'Be afraid, be very afraid' - that is the message from the markets (well, every market that isn't US equities) with regard the debt-ceiling debacle in the US.
US Sovereign risk has soared to record highs in recent days, far above previous debt-related periods of crisis...
We have been warning of the imminence (and immensity) of the threat for weeks, and now even the mainstream media is starting to recognize some of the signals being flashed of just how dire the situation is for Washington (and implicitly the rest of us)...
While most remain convinced that this 'threat' remains a nothingburger (because, well, you know, they've always folded and compromised in the past), this time could be different given the political division and diametrically-opposed policy beliefs when it comes to America's debt.
Most recently, one of the main findings from JPMorgan's Investor Seminar during the 2023 IMF/World Bank Meetings was as follows:
Brace for a Congressional showdown over the debt ceiling beginning as early as May with a non-trivial risk of a technical default on US Treasuries.
Sounds ominous, and rightly so since, as we detailed yesterday, dismal tax receipts mean we are leaning towards the 'worst case' debt-ceiling X-Date scenario.
...adjusted for calendar issues and assuming that a slightly greater share of taxpayers file electronically this year (electronic payments show up more quickly, raising the hurdle for the yoy comparison), month-to-date receipts are down 31% from last year (which, incidentally, is happening at a time when the BLS is laughably, claiming that there are millions more taxpaying workers than there were a year ago this time).
The debt ceiling could become an issue as early as May, with speakers assigning a 10-15% probability of the US defaulting on US Treasuries, with outlier views as high as 35%.
Both the debate over the debt ceiling and federal funding bill will likely run dangerously close to their respective final deadlines.
In the coming days, Treasury Secretary Janet Yellen will likely revise the X-date (i.e., drop dead date), which is currently early June, while the markets see it as falling between July to September.
J.P. Morgan’s US Rates Strategy team expects Treasury will run out of available resources by the middle of August.
Signs of stress typically start in the T-bill market 2-3 months before the X-date given money market funds (MMF), which are large holders of T-bills, will begin to more actively advertise that they don’t hold any bills that mature over those dates..
That 'advertising' is becoming very evident as the short-end of the T-Bill curve has massively kinked with anything within a month well bid and anything beyond about a month from now, bidless...

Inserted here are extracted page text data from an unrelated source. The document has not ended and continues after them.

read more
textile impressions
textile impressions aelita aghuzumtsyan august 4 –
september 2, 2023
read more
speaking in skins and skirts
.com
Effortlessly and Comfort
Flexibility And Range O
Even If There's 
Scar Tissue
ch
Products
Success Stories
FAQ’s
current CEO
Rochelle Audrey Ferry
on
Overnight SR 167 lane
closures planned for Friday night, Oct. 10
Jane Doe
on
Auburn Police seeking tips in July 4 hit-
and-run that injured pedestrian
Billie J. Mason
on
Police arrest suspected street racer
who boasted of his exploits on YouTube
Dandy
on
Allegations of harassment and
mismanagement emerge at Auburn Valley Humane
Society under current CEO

To put this shift in context, here is the 1m and 2m T-Bill yield (before and after an earlier X-Date threat)...
And the OIS/Bill yield spread has exploded to its highest 'since Lehman'...
Something is definitely spooking markets more than before this time... and no obvious solution, aside from compromise - which is about as useful as the other 'c-word' in Washington these days - will fix things.

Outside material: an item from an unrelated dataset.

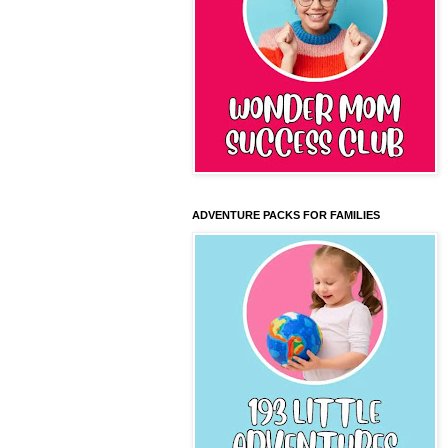
ADVENTURE PACKS FOR FAMILIES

While a number of proposals have been floated to avert a debt ceiling default, including the use of a discharge petition, a platinum coin and executive action via the 14th Amendment, JPMorgan notes that speakers deemed these workarounds as largely inoperable.
The politicized nature of the Congressional debt ceiling negotiations was partly blamed on the Executive branch for increasingly trying to solve problems without engaging Congress.
Speaker of the House Kevin McCarthy’s effectiveness in getting moderate Republicans to agree on a deal will be challenged given that any member could call a vote of no confidence or a motion to vacate the House speaker seat.
Finally, bear in mind that, as JPMorgan notes, in the unlikely event that the US actually does default, President Biden would then be compelled to use executive authority to lift the ceiling 3-4 days after default, but even this course of action would likely be challenged in the Supreme Court.